Losse eindjes is een vreemd album. De titel van dit curieuze stripverhaal slaat niet op de inhoud maar op de manier waarop auteur Olivier Pont het gemaakt heeft. Het verhaal, zo schrijft hij in een uitgeleide achterin het boek, is het resultaat van een grondige improvisatie waarbij hij geen vooropgezet plan had. Hij zegt dat hij ‘deze keer geen zin had om alles op voorhand vast te leggen en mezelf te onderwerpen aan de plicht om alles te tekenen zoals het is beschreven.’ Pont wilde het verhaal zichzelf laten vertellen. Eerst de kadertjes trekken en dan aan de slag, van scène naar scène. Bijzonder, moedig ook.

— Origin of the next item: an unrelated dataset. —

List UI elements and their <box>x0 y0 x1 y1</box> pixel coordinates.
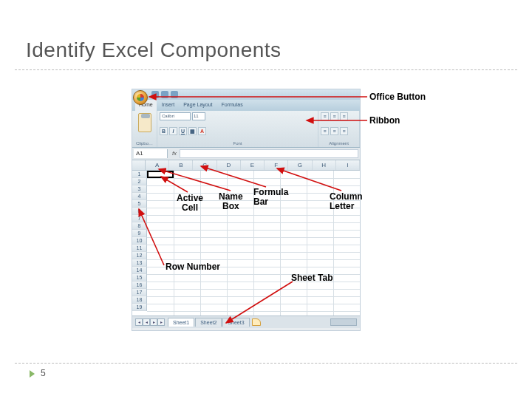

En is het geslaagd? In eerste instantie pakt het verrassend goed uit. Wie zonder deze kennis aan het verhaal begint, zal af en toe gniffelen van de flinke verhaalsprongen, de onwaarschijnlijke bochten en de ronduit maffe situaties waarin hoofdpersoon tegen wil en dank Thibault terecht komt. Als Pont dit bij wijze van wild experiment is aangegaan, dan is het gelukt. Het is in feite een geestig, onderhoudend en bij vlagen spannend verhaal.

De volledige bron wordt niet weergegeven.